On analyzing the file "VLookUP" was not working properly.
Steps Taken: Mapped the indicators using excel.
```{r}
summary(New_data)
```
```{r}
New_data$CPV[ is.na(New_data$CPV)] <- 0
New_data$CPC[ is.na(New_data$CPC)] <- 0
New_data$CPCV[ is.na(New_data$CPCV)] <- 0
```
```{r}
summary(New_data)
```
We can observe skewness in data as mean is either greater than or less than median.
###Visualizing the Data
Plotting stripcharts and boxplots side-by-side can be useful to visualize the spread and distribution of data as well as analyzing outliers.
```{r}
## Stripcharts
numeric_data <- New_data[,c(1:5)]
numeric_data <- data.frame(scale(numeric_data ))
strip<-stripchart(numeric_data,
vertical = TRUE,
method = "jitter",
col = "orange",
pch=1,
main="Stripcharts")
box<-boxplot(numeric_data,col='Purple')
```
```{r}
## Stripcharts
numeric_data <- New_data[,c(6:10)]
numeric_data <- data.frame(scale(numeric_data ))
strip<-stripchart(numeric_data,
vertical = TRUE,
method = "jitter",
col = "orange",
pch=1,
main="Stripcharts")
box<-boxplot(numeric_data)
```
```{r}
## Stripcharts
numeric_data <- new[,c(10:16)]
numeric_data <- data.frame(scale(numeric_data ))
strip<-stripchart(numeric_data,
vertical = TRUE,
method = "jitter",
col = "orange",
pch=1,
main="Stripcharts")
box<-boxplot(numeric_data)
```
From the above plots we can confirm about skewness and presence of outliers as well.

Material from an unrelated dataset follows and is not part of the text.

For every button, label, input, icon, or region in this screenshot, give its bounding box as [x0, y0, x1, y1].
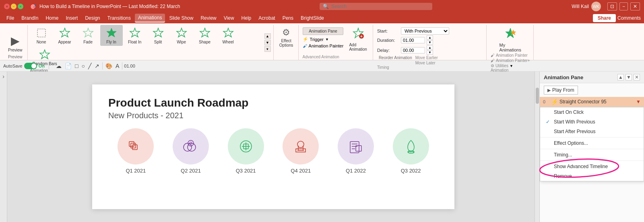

### Scatter Plot matrix is another important way to visualize data, its distribution and correlation with other variables.
```{r}
numeric_data <- New_data[,c(1,2,3,4,11)]
numeric_data <- data.frame(scale(numeric_data ))
library("GGally")
ggpairs(numeric_data)
```
CPC, Region Indicators, City Indicators are positively correlated while CPC, Vendor Indicator and OS Indiator are negatively correlated.
```{r}
numeric_data <- New_data[,c(5,6,7,8,9,11)]
numeric_data <- data.frame(scale(numeric_data ))
library("GGally")
ggpairs(numeric_data)
```
```{r}
numeric_data <- New_data[,c(10,12,13,11)]
numeric_data <- data.frame(scale(numeric_data ))
library("GGally")
ggpairs(numeric_data)
```
CTR,CPC,CPV are positively correlated and VCR negatively.
```{r}
numeric_data <- New_data[,c(14,15,16,11)]
numeric_data <- data.frame(scale(numeric_data ))
library("GGally")
ggpairs(numeric_data)
```
CPC, Completes, CPCV are negatively correlated and total spend is positively correlated.